Just curious. I know there was a time when divorce was scandal-scandal-scandal.
I’m sure I should go out and double check this, but my memory tells me that, as you say, there used to be a huge black mark against you if you were divorced and some thought this would also be true for Reagan.
Not so, of course. He became our first divorced president.
But I also certainly remember that Nelson Rockefeller was said to have lost all chance of becoming president when he divorced Happy, and that was less than two decades before Reagan.
One difference being Ron’s divorce happened quite far back, so that his entire political career happened after marrying Nancy. And the marriage to Jane was not that long (by the general standards of the time). It’s almost as if Middle America has this subconscious thing along the lines of that a showbiz marriage is not quite as real.

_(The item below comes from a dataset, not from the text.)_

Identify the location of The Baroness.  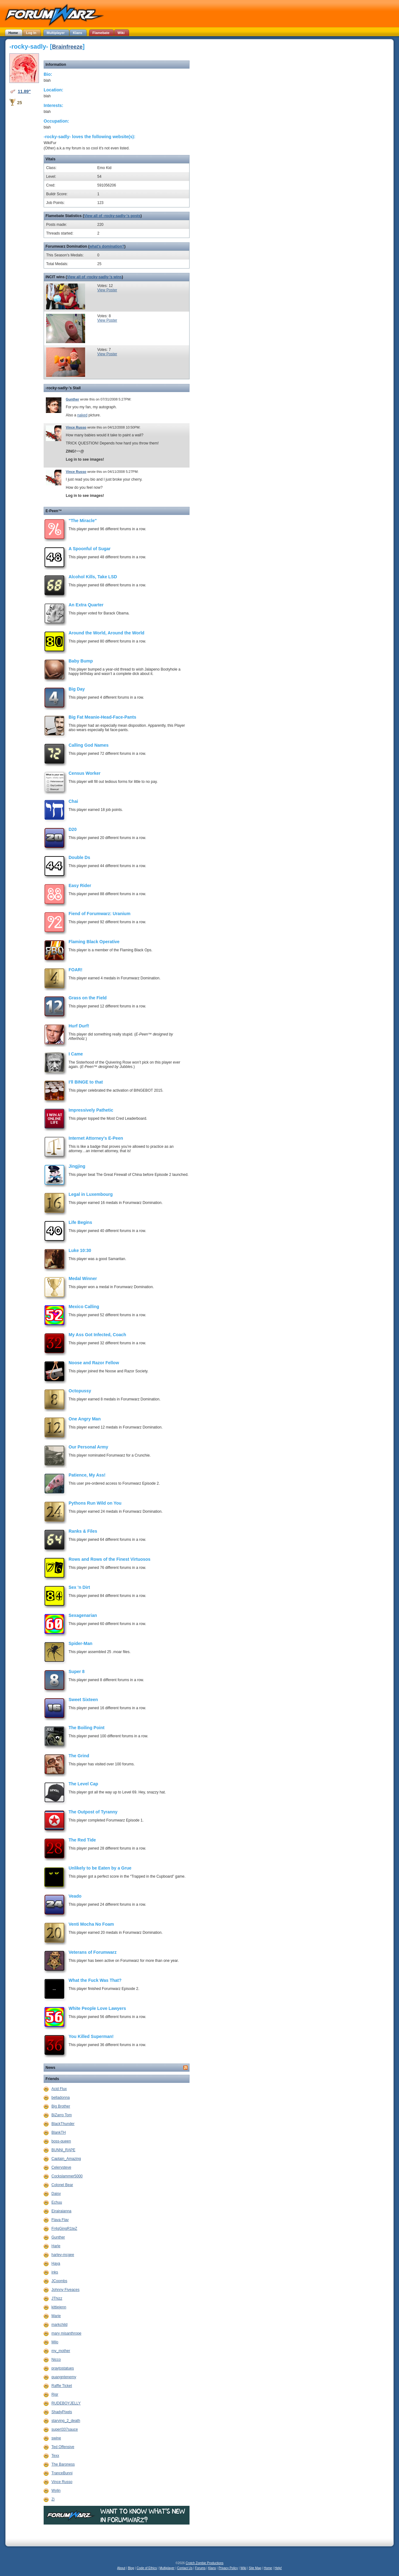 (63, 2464).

Maybe Democrats really are more open-minded; they nominated divorcee Adlai Stevenson in 1952 and again in 1956.
To answer the OP, yes.
Nelson Rockefeller didn’t divorce Happy; he divorced his first wife so that he could marry Happy.
Of course, had he lived much longer, that marriage might have ended in divorce also. Nelson died during a late-night “business meeting” with a comely 25-year-old assistant whom he had hired to “help him write a book on his art holdings”.
The old rascal.
Right. Told you I should have looked it up first.
If I recall correctly, the furor over Rockefeller’s divorce and remarriage had pretty much died down by the '64 (?) presidential campaign. Then Happy (his second wife) gave birth just before a significant primary, and the whole thing all boiled up again. Rockefeller lost the primary, and with it pretty much any chance of gaining the nomination.
A couple of weeks later he was introducing some friends to his new son, and told them that “if he’d been born two days later, he’d be the son of the President of the United States.”
I see. Thank you!
Warren Harding was elected president in 1920 having fathered an illegitimate child born in 1919. He was married at the time of the child’s birth. Not sure if the 1920 electorate knew of the little bastard.
Florence Kling Harding eloped with a neighbor at age 19, and then divorced him two years later, before marrying Warren Harding in 1891. Her ex-husband was long dead by the time Warren Harding was elected U.S. president in 1920.
I should add that Betty Ford had been married and divorced before she met Gerald Ford.
Heh. As near as I can tell they ain’t.
Going back a bit further on First Ladies – Rachel Jackson was also divorced before marrying Andrew Jackson. She thought. Turns out the divorce didn’t go through and she and Andrew weren’t legally married. After a couple of years, the first husband popped up again and sued for divorce on the grounds that Rachel was living with another man. Andrew and Rachel were legally remarried as soon as possible. Still, this was pretty scandelous and came back to haunt them years later when Jackson entered politics.
The fact is, too, that Jane Wyman left Ronald Reagan, and not the other way around.
Such things do make a difference, especially for the time period we’re talking about.
Grover Cleveland (I think) fathered a child out of wedlock, causing the other party to exclaim "Ma! Ma! Where’s my Pa?"
After the election, Cleveland supporters responded "Gone to the White House, ha, ha, ha!"